Work task: Leave out the pictures and copy everything else in the entries exactly.

Task material:
□ □ □ □ □ □ □
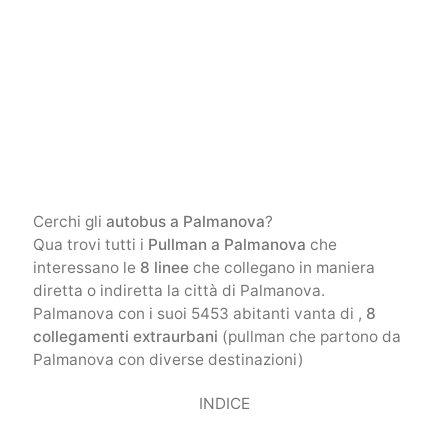
Cerchi gli
autobus a Palmanova
?
Qua trovi tutti i
Pullman a Palmanova
che
interessano le
8 linee
che collegano in maniera
diretta o indiretta la città di Palmanova.
Palmanova con i suoi 5453 abitanti vanta di ,
8
collegamenti extraurbani
(pullman che partono da
Palmanova con diverse destinazioni)
INDICE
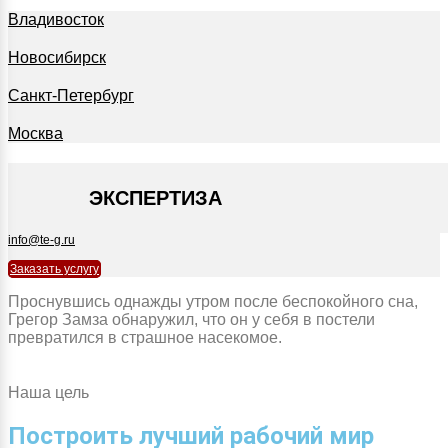
Владивосток
Новосибирск
Санкт-Петербург
Москва
+7 495 127-09-35
ЭКСПЕРТИЗА
info@te-g.ru
Заказать услугу
Проснувшись однажды утром после беспокойного сна,
Грегор Замза обнаружил, что он у себя в постели
превратился в страшное насекомое.
Наша цель
Построить лучший рабочий мир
□ □ □ □ □ □ □
Response below:
Cerchi gli
autobus a Palmanova
?
Qua trovi tutti i
Pullman a Palmanova
che
interessano le
8 linee
che collegano in maniera
diretta o indiretta la città di Palmanova.
Palmanova con i suoi 5453 abitanti vanta di ,
8
collegamenti extraurbani
(pullman che partono da
Palmanova con diverse destinazioni)
INDICE
Владивосток
Новосибирск
Санкт-Петербург
Москва
+7 495 127-09-35
ЭКСПЕРТИЗА
info@te-g.ru
Заказать услугу
Проснувшись однажды утром после беспокойного сна,
Грегор Замза обнаружил, что он у себя в постели
превратился в страшное насекомое.
Наша цель
Построить лучший рабочий мир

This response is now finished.